_Exercise requirements_
Your output should be everything below from the line containing "programmes available to foreign citizens." down to the line containing "Negocios Digitales", both ends included, copied exactly, with pictures left out.

[Opening Data for the task section]

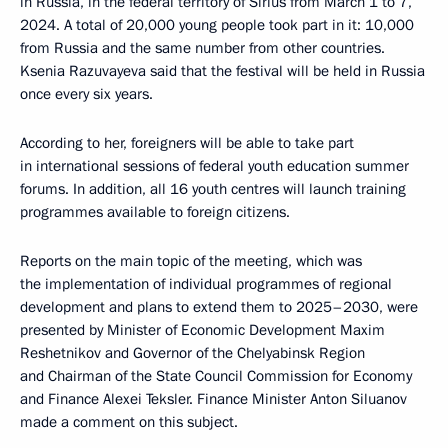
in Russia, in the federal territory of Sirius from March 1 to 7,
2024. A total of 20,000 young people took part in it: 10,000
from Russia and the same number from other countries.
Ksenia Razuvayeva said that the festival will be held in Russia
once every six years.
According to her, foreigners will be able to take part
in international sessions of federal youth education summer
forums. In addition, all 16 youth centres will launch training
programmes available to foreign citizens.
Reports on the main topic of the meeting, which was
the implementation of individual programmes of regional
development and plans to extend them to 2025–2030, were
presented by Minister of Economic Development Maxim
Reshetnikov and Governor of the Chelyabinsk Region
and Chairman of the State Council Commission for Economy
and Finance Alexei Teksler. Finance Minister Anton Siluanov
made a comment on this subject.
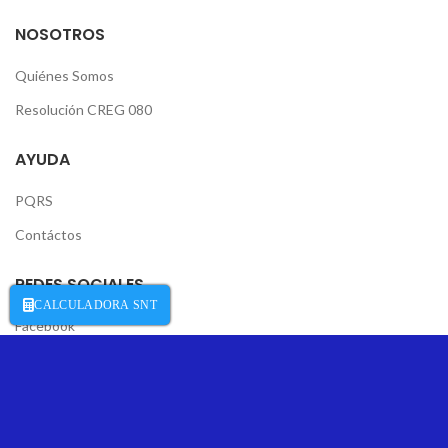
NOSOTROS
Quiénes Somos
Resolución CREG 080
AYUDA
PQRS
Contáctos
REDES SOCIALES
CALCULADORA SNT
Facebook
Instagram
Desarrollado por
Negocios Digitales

[Closing Data for the task section]
[Opening Data for the task section]

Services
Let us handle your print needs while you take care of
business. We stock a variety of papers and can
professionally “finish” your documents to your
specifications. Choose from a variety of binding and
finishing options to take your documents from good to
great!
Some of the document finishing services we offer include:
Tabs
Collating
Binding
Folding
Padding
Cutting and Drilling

[Closing Data for the task section]
[Opening Data for the task section]

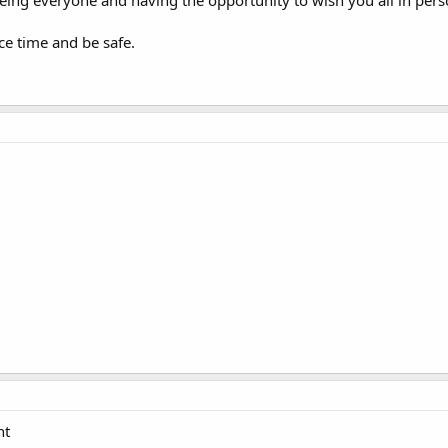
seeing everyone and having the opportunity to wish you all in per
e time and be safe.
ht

[Closing Data for the task section]

_Completed task_
programmes available to foreign citizens.
Reports on the main topic of the meeting, which was
the implementation of individual programmes of regional
development and plans to extend them to 2025–2030, were
presented by Minister of Economic Development Maxim
Reshetnikov and Governor of the Chelyabinsk Region
and Chairman of the State Council Commission for Economy
and Finance Alexei Teksler. Finance Minister Anton Siluanov
made a comment on this subject.
NOSOTROS
Quiénes Somos
Resolución CREG 080
AYUDA
PQRS
Contáctos
REDES SOCIALES
CALCULADORA SNT
Facebook
Instagram
Desarrollado por
Negocios Digitales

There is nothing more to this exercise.